• [SOURCE DATA]:

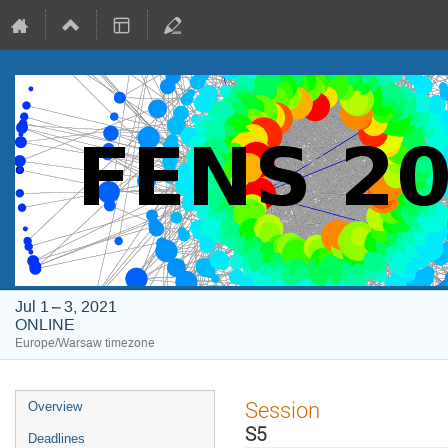
Jul 1 – 3, 2021
ONLINE
Europe/Warsaw timezone
Event
Session
Overview
menu
S5
Deadlines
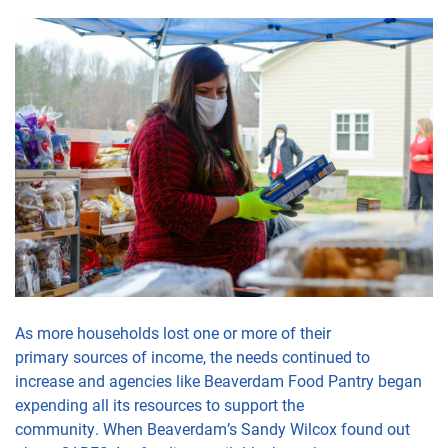
As more
households
lost
one or more of their
primary
sources
of income, the need
s
continued to
increase
and agencies like Beaverdam Food Pantry began
expending all
its
resources to
support the
community.
When
Beaverdam’s
Sandy Wilcox
found out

• [TASK BRIEF]: Could you return all lines from the records that include the word "Beaverdam"?

• [EXERCISE RESPONSE]:
and agencies like Beaverdam Food Pantry began
Beaverdam’s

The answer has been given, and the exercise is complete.